Вы здесь

Barak holds up decision on upgrading West Bank college to university status

Israeli university heads petition High Court against recognition of Ariel University, claiming that the decision to make the institution a university is 'seriously flawed.'

Defense Minister Ehud Barak has yet to decide whether or not to recognize the Ariel University Center as a full-fledged university. Officials at the minister's office told Haaretz on Monday that Barak plans to hold consultations with the Council for Higher Education and the Ariel University Center before he announces his decision. The Council of Presidents of Israeli Universities, which represents all of Israel’s research universities, filed a petition Monday in the High Court of Justice against the recognition of the Ariel University Center as a full-fledged university.

The petition targets the Council for Higher Education in Judea and Samaria, the IDF Central Command commander, and the Israeli government, in particular the finance, education and defense ministers. The petition claims that the decision to make the Ariel institution a university, “is a seriously flawed decision, in its legality and reasonableness, and has substantive, significant flaws in terms of administrative law, including being tainted by conflict of interest, irrelevant considerations, being based on partial and erroneous data and other faults that go to the root of the matter, which requires its cancellation.”

The petition continues: “In the three major considerations that apply to recognizing a university, that is, the academic consideration, the planning consideration and the budgetary consideration, there were several serious flaws that go to the root of the matter, and each of them alone requires that this decision be revoked.”

The university heads argue that for several years, “a process was designed, with none of those considerations in mind, to recognize the Ariel University Center as a university, no matter what.”

The petition also argued that the Judea and Samaria education council, which has authority over a specific geographic area, doesn’t have the tools to weigh all the considerations that are relevant to the research and higher education system in the State of Israel.

“This decision significantly impacts on Israel’s entire higher education system, yet from that perspective it was made by the Council for Higher Education in Judea and Samaria in contravention of the position of the Planning and Budgeting Committee, and thus constitutes an exceeding of its authority.”

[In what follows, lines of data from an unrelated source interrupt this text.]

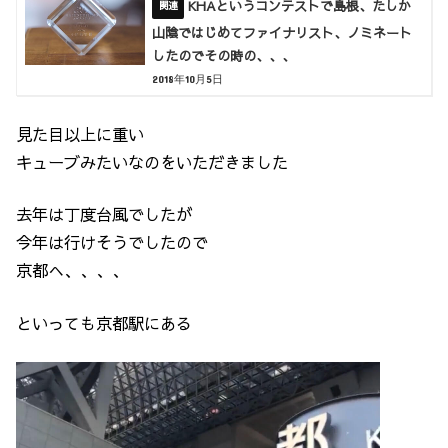
KHAというコンテストで島根、たしか
山陰ではじめてファイナリスト、ノミネート
したのでその時の、、、
2018年10月5日
見た目以上に重い
キューブみたいなのをいただきました
去年は丁度台風でしたが
今年は行けそうでしたので
京都へ、、、、
といっても京都駅にある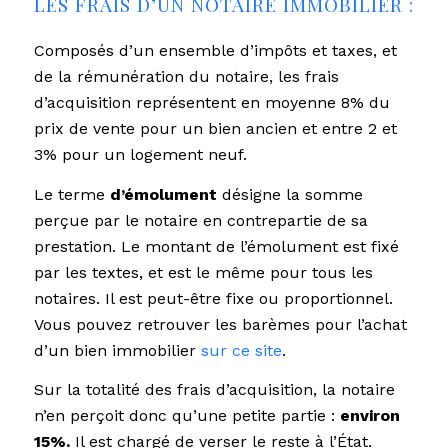
LES FRAIS D’UN NOTAIRE IMMOBILIER :
Composés d’un ensemble d’impôts et taxes, et
de la rémunération du notaire, les frais
d’acquisition représentent en moyenne 8% du
prix de vente pour un bien ancien et entre 2 et
3% pour un logement neuf.
Le terme
d’émolument
désigne la somme
perçue par le notaire en contrepartie de sa
prestation. Le montant de l’émolument est fixé
par les textes, et est le même pour tous les
notaires. Il est peut-être fixe ou proportionnel.
Vous pouvez retrouver les barèmes pour l’achat
d’un bien immobilier
sur ce site
.
Sur la totalité des frais d’acquisition, la notaire
n’en perçoit donc qu’une petite partie :
environ
15%.
Il est chargé de verser le reste à l’État.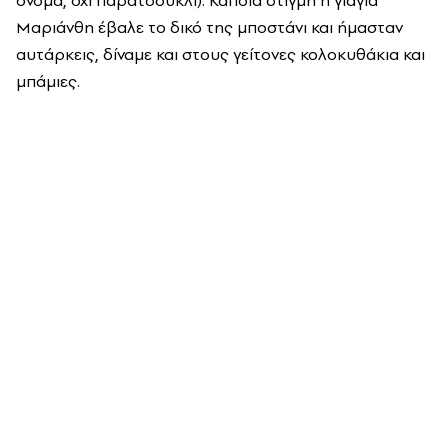
όνομα, όχι παρατσούκλι). Κάποια στιγμή η γιαγιά
Μαριάνθη έβαλε το δικό της μποστάνι και ήμασταν
αυτάρκεις, δίναμε και στους γείτονες κολοκυθάκια και
μπάμιες.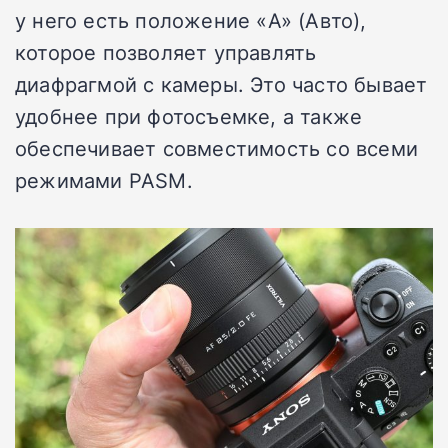
у него есть положение «A» (Авто),
которое позволяет управлять
диафрагмой с камеры. Это часто бывает
удобнее при фотосъемке, а также
обеспечивает совместимость со всеми
режимами PASM.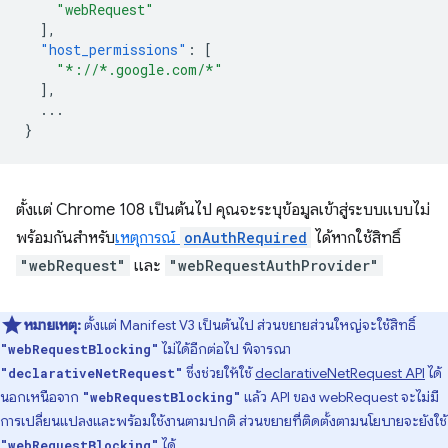
"webRequest"
],
"host_permissions"
:
[
"*://*.google.com/*"
],
...
}
ตั้งแต่ Chrome 108 เป็นต้นไป คุณจะระบุข้อมูลเข้าสู่ระบบแบบไม่
พร้อมกันสำหรับ
เหตุการณ์
onAuthRequired
ได้หากใช้สิทธิ์
"webRequest"
และ
"webRequestAuthProvider"
หมายเหตุ:
ตั้งแต่ Manifest V3 เป็นต้นไป ส่วนขยายส่วนใหญ่จะใช้สิทธิ์
ไม่ได้อีกต่อไป พิจารณา
"webRequestBlocking"
ซึ่งช่วยให้ใช้
declarativeNetRequest API
ได้
"declarativeNetRequest"
นอกเหนือจาก
แล้ว API ของ webRequest จะไม่มี
"webRequestBlocking"
การเปลี่ยนแปลงและพร้อมใช้งานตามปกติ ส่วนขยายที่ติดตั้งตามนโยบายจะยังใช้
ได้
"webRequestBlocking"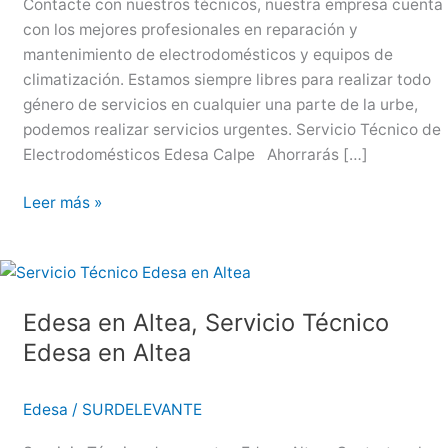
Contacte con nuestros técnicos, nuestra empresa cuenta
con los mejores profesionales en reparación y
mantenimiento de electrodomésticos y equipos de
climatización. Estamos siempre libres para realizar todo
género de servicios en cualquier una parte de la urbe,
podemos realizar servicios urgentes. Servicio Técnico de
Electrodomésticos Edesa Calpe Ahorrarás […]
Edesa
Leer más »
en
Calpe,
Servicio
Técnico
Edesa en Altea, Servicio Técnico
Edesa
Edesa en Altea
en
Calpe
Edesa
/
SURDELEVANTE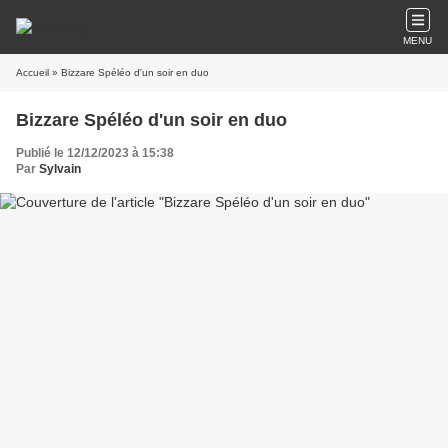
MENU
Accueil
» Bizzare Spéléo d'un soir en duo
Bizzare Spéléo d'un soir en duo
Publié le 12/12/2023 à 15:38
Par
Sylvain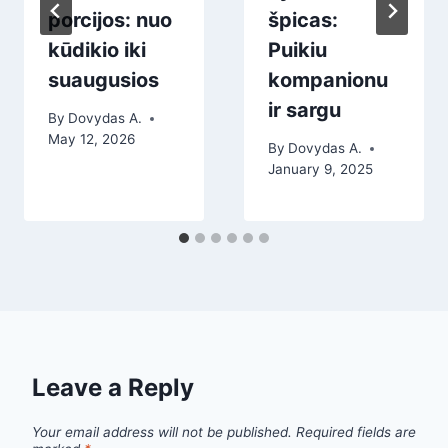
porcijos: nuo
špicas:
kūdikio iki
Puikiu
suaugusios
kompanionu
ir sargu
By
Dovydas A.
May 12, 2026
By
Dovydas A.
January 9, 2025
Leave a Reply
Your email address will not be published.
Required fields are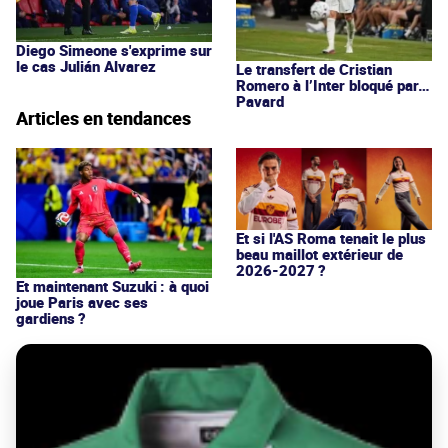
Diego Simeone s'exprime sur
le cas Julián Alvarez
Le transfert de Cristian
Romero à l’Inter bloqué par…
Pavard
Articles en tendances
Et si l'AS Roma tenait le plus
beau maillot extérieur de
2026-2027 ?
Et maintenant Suzuki : à quoi
joue Paris avec ses
gardiens ?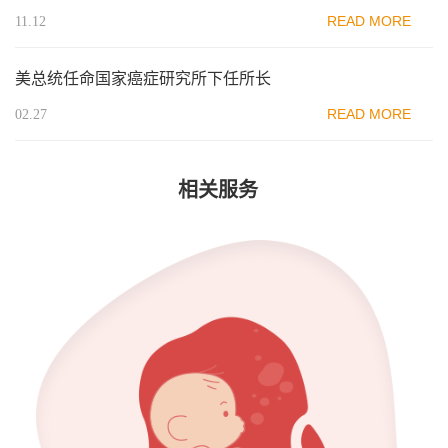
READ MORE
11.12
美总统任命国家癌症研究所下任所长
READ MORE
02.27
相关服务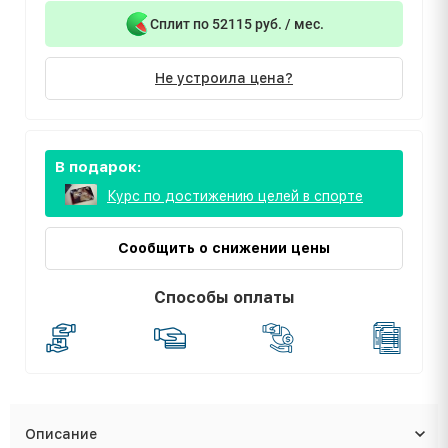
Сплит по 52115 руб. / мес.
Не устроила цена?
В подарок:
Курс по достижению целей в спорте
Сообщить о снижении цены
Способы оплаты
Описание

According to the petition, “the decision was a conflict of interest, since the Council for Higher Education in Judea and Samaria, headed by Prof. Amos Altshuler, approved a report by a ‘professional’ committee headed by the same Prof. Altshuler. This same Altshuler Committee set extremely unreasonable criteria for recognizing a university and did not compare data about the Ariel University Center to the data from any university, here or abroad, but only in reference to itself. This committee never collected data about the Ariel University Center but merely accepted the center’s own self-supplied data without ever verifying it.”

The decision to recognize the Ariel center, therefore, was made “by substantially deviating from any reasonable standard for evaluating academic systems, such that the examinations made were superficial and don’t even meet the accepted standard for quality control that the Council for Higher Education demands when it evaluates small academic units with a limited number of researchers. The recognition of the Ariel University Center as a ‘university’ was an arrow around which the target was painted, and even the ‘evaluations’ (which weren’t real evaluations) and reports (which weren’t real reports) were merely to fulfill one’s obligation.”

With regard to the decision by Finance Minister Yuval Steinitz to earmark tens of millions of shekels to the soon-to-be university, the petition states that at issue is “a deviation from authority (via a Planning and Budgeting Committee ‘bypass budget’).

“The finance minister’s commitment is illegal since the primary job of a finance minister is not to earmark budgets for specific projects, but to maintain the budget framework,” the petition said. “A ‘Planning and Budgeting Committee bypass budget’ constitutes the undermining of the basic principles of the higher education system’s independence and its disengagement from politics, making it illegal.”

MK Tzipi Hotovely (Likud), chair of the Knesset caucus to recognize Ariel as a university, said in response: “The petition by the universities removes the academic veil from the political arguments of the university heads. I believe that the High Court of Justice won’t lend a hand to undermining academic freedom and to an effort to use the courts to circumvent a decision made properly by the professional and political echelons.”

The decision to recognize the Ariel University Center as a university was made last month by the Council for Higher Education in Judea and Samaria by a vote of 11-2, with the support of Education Minister Gideon Sa’ar and Steinitz, who promised to allocate NIS 50 million to it in the coming years.

Before the decision was made, the presidents of Israel’s seven research universities sent a letter to Prime Minister Benjamin Netanyahu with the headline: “It’s forbidden to sacrifice the future of higher education in Israel,” which described the expected decision as “a political decision with a heavy price,” and asked Netanyahu to “stop the train speeding toward a disaster known in advance, that will severely harm and crush higher education in Israel.”

Prof. Manuel Trajtenberg, who chairs the Council of Higher Education’s Planning and Budgeting Committee, also intervened before the decision was made, saying the evaluation committee that had been appointed to examine the issue was illegitimate.

Local council heads in the Galilee and the Golan Heights also expressed anger at Sa’ar for advancing the interests of a university in Ariel rather than in the Galilee, despite a May 2005 government decision to set up two such institutions.